U.S. museums, dealers, auction houses and collectors will be affected.
On Aug. 13, the U.S. Trade Representative (USTR) released two lists of Chinese goods that will be subject to the 10% tariff on Chinese imports, which President Trump announced on Aug. 1, 2019. The first list of goods will be subject to the tariff effective Sept. 1, 2019, and the second list of goods will be subject to the tariff effective Dec. 15, 2019.
Unfortunately, for the U.S. art market and cultural institutions, Chinese-origin artworks, which include paintings, drawings, sculptures, prints and antiques over 100 years old, currently appear on the final list of goods subject to the 10% tariff coming into effect on Sept. 1, 2019. The 10% tariff as currently proposed would apply to any such artworks originally created in China, regardless of the country of export, and would apply to any Chinese-origin artworks coming into the United States whether being imported for a loan, consignment, purchase or sale.

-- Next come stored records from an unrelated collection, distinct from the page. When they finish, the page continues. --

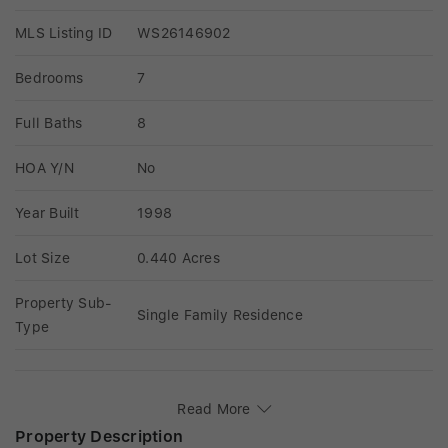
MLS Listing ID
WS26146902
Bedrooms
7
Full Baths
8
HOA Y/N
No
Year Built
1998
Lot Size
0.440 Acres
Property Sub-
Single Family Residence
Type
Read More
Property Description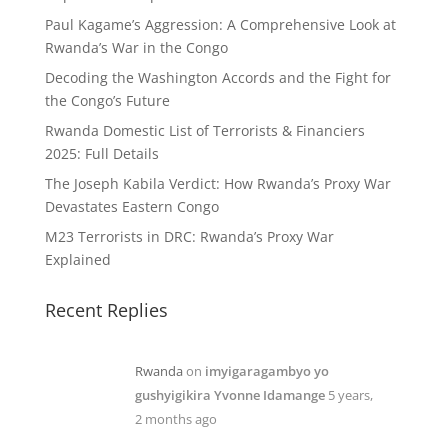
Paul Kagame’s Aggression: A Comprehensive Look at
Rwanda’s War in the Congo
Decoding the Washington Accords and the Fight for
the Congo’s Future
Rwanda Domestic List of Terrorists & Financiers
2025: Full Details
The Joseph Kabila Verdict: How Rwanda’s Proxy War
Devastates Eastern Congo
M23 Terrorists in DRC: Rwanda’s Proxy War
Explained
Recent Replies
Rwanda
on
imyigaragambyo yo
gushyigikira Yvonne Idamange
5 years,
2 months ago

U.S. museums, dealers, auction houses and collectors find themselves in a similar position to that of a year ago, when the Trump administration proposed a 25% tariff on Chinese art and antiques. Ultimately, last year, the final list of goods subject to the 25% tariff excluded Chinese-origin art following an outcry from the U.S. art market.
The USTR is expected to publish additional details regarding the currently proposed 10% tariff in the Federal Register soon.